Glücklicherweise bürstet ihn sein Produzent Brian Bacchus nicht zu sehr in Richtung PopJazz, sondern lässt dem Mann mit den gesalbten Stimmbändern seinen zurückgelehnten, manchmal konventionellen Ansatz an eine Jazzsprache, die in den 50ern florierte und bis heute Blüten trägt.
Allan Harris liefert mit diesem Album klangliches Seelenfutter, in dem Frank Sinatra und Tony Bennett widerhallen, genauso wie ein Gregory Porter - Jazz also, der im Gestern wie im Heute besteht.
"Let it carry you" – José González
José Gonzáles zelebriert auch auf seinem dritten Soloalbum "Vestiges&Claws" akustischen Minimalismus. Dass es dabei ganz beiläufig trotzdem spannungsvoll zugeht, ist die große Stärke dieses schwedischen Singer-Songwriters.

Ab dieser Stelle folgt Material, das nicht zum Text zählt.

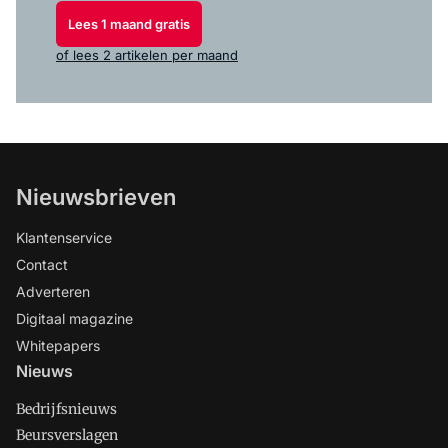
Lees 1 maand gratis
of lees 2 artikelen per maand
Nieuwsbrieven
Klantenservice
Contact
Adverteren
Digitaal magazine
Whitepapers
Nieuws
Bedrijfsnieuws
Beursverslagen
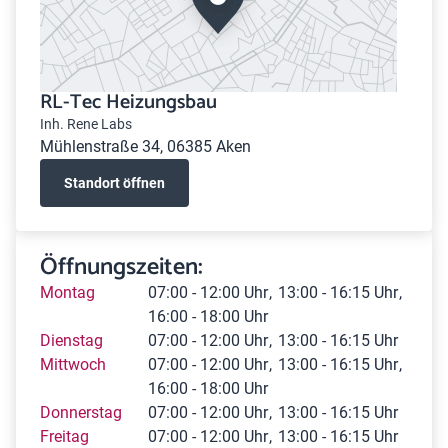
RL-Tec Heizungsbau
Inh. Rene Labs
Mühlenstraße 34, 06385 Aken
Standort öffnen
Öffnungszeiten:
Montag
07:00 - 12:00 Uhr
13:00 - 16:15 Uhr
16:00 - 18:00 Uhr
Dienstag
07:00 - 12:00 Uhr
13:00 - 16:15 Uhr
Mittwoch
07:00 - 12:00 Uhr
13:00 - 16:15 Uhr
16:00 - 18:00 Uhr
Donnerstag
07:00 - 12:00 Uhr
13:00 - 16:15 Uhr
Freitag
07:00 - 12:00 Uhr
13:00 - 16:15 Uhr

Seine philosophisch aufgeladenen Songs handeln davon, was von einem Menschen am Ende des Lebens bleibt oder von einem erfüllten Leben vor dem Tod, ohne auf ein Leben danach zu hoffen. Die ganz großen Themen also, klanglich ganz klein ummantelt. Das ist derart wirkungsvoll, das "Vestiges&Claws" sich zu einem Klassiker des Indie-Folk entwickeln dürfte.
Das Album ist jedenfalls der großartige Abschluss der musikalischen Trilogie, die Gonzales 2003 mit "Veneer" begann und mit "In our nature" 2007 weiterführte.